How Connections Are Generated

Understand how deDiabetes links research studies to interventions, outcomes, evidence collections, and clinical questions.

What You Are Seeing

When you view a research study, deDiabetes analyzes the study within a broader evidence graph.

The graph connects:

  • Research studies
  • Interventions
  • Outcomes
  • Evidence relationships
  • Evidence collections
  • Clinical questions

These connections help place an individual study within the larger body of diabetes research.

Related Evidence Relationships

A study may be connected to one or more intervention–outcome relationships.

Example:

Dapagliflozin → HbA1c

A relationship is created when the study evaluates an intervention and reports results for a specific outcome.

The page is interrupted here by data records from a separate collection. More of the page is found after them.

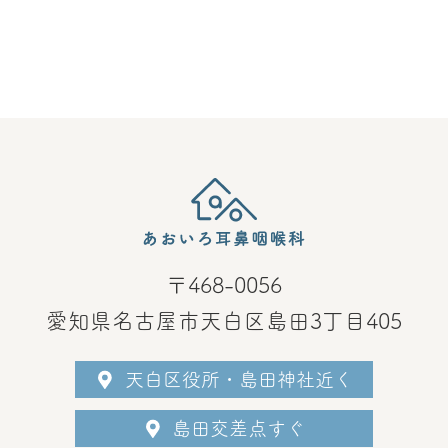
〒468-0056
愛知県名古屋市天白区島田3丁目405
天白区役所・島田神社近く
島田交差点すぐ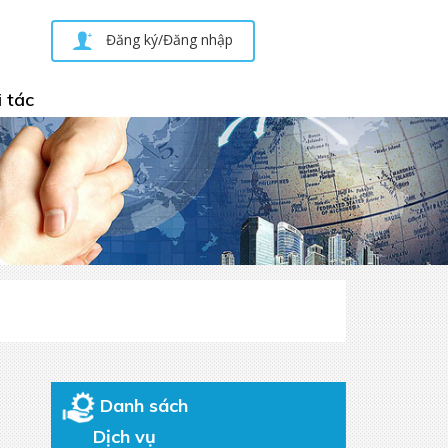
Đăng ký/Đăng nhập
 tác
Danh sách
Dịch vụ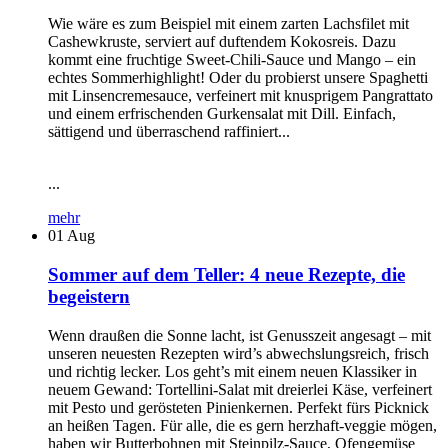
Wie wäre es zum Beispiel mit einem zarten Lachsfilet mit
Cashewkruste, serviert auf duftendem Kokosreis. Dazu
kommt eine fruchtige Sweet-Chili-Sauce und Mango – ein
echtes Sommerhighlight! Oder du probierst unsere Spaghetti
mit Linsencremesauce, verfeinert mit knusprigem Pangrattato
und einem erfrischenden Gurkensalat mit Dill. Einfach,
sättigend und überraschend raffiniert...
...
mehr
01
Aug
Sommer auf dem Teller: 4 neue Rezepte, die
begeistern
Wenn draußen die Sonne lacht, ist Genusszeit angesagt – mit
unseren neuesten Rezepten wird’s abwechslungsreich, frisch
und richtig lecker. Los geht’s mit einem neuen Klassiker in
neuem Gewand: Tortellini-Salat mit dreierlei Käse, verfeinert
mit Pesto und gerösteten Pinienkernen. Perfekt fürs Picknick
an heißen Tagen. Für alle, die es gern herzhaft-veggie mögen,
haben wir Butterbohnen mit Steinpilz-Sauce, Ofengemüse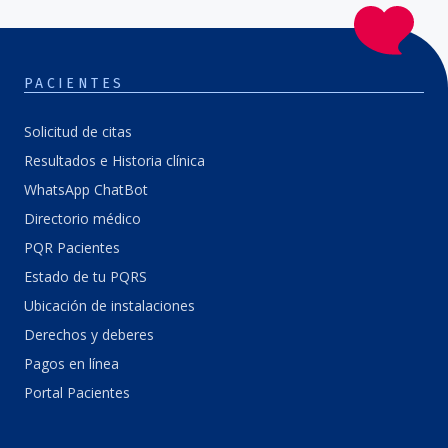
PACIENTES
Solicitud de citas
Resultados e Historia clínica
WhatsApp ChatBot
Directorio médico
PQR Pacientes
Estado de tu PQRS
Ubicación de instalaciones
Derechos y deberes
Pagos en línea
Portal Pacientes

These relationships are extracted from structured study data and evidence records.

Evidence Collections

Studies can also appear in evidence collections.

Examples:

Dapagliflozin Evidence Hub
HbA1c Evidence Hub

Collections group studies that investigate a common intervention, outcome, or evidence topic.

Evidence Archive Links

The archive links shown on research pages are automatically generated filters that allow you to explore:

  • All studies for an intervention
  • All studies for an outcome
  • All studies examining a specific intervention–outcome relationship

These links do not change the evidence; they simply help you navigate related research.

Questions This Evidence Helps Answer

Questions are generated from intervention–outcome relationships.

Example:

Does dapagliflozin improve HbA1c?

These questions are intended as navigation aids that help readers discover relevant evidence more quickly.

They should not be interpreted as clinical recommendations.

How the Evidence Graph Works

At a high level:

Research Study
       ↓
Intervention(s)
       ↓
Outcome(s)
       ↓
Evidence Relationship
       ↓
Collections & Questions

The graph allows related studies to be grouped together and explored through a consistent evidence framework.

Important Note

Connections are generated from structured evidence data and quality-control rules. They are designed to improve navigation and discovery, but they do not replace reading the original study or reviewing the full body of evidence.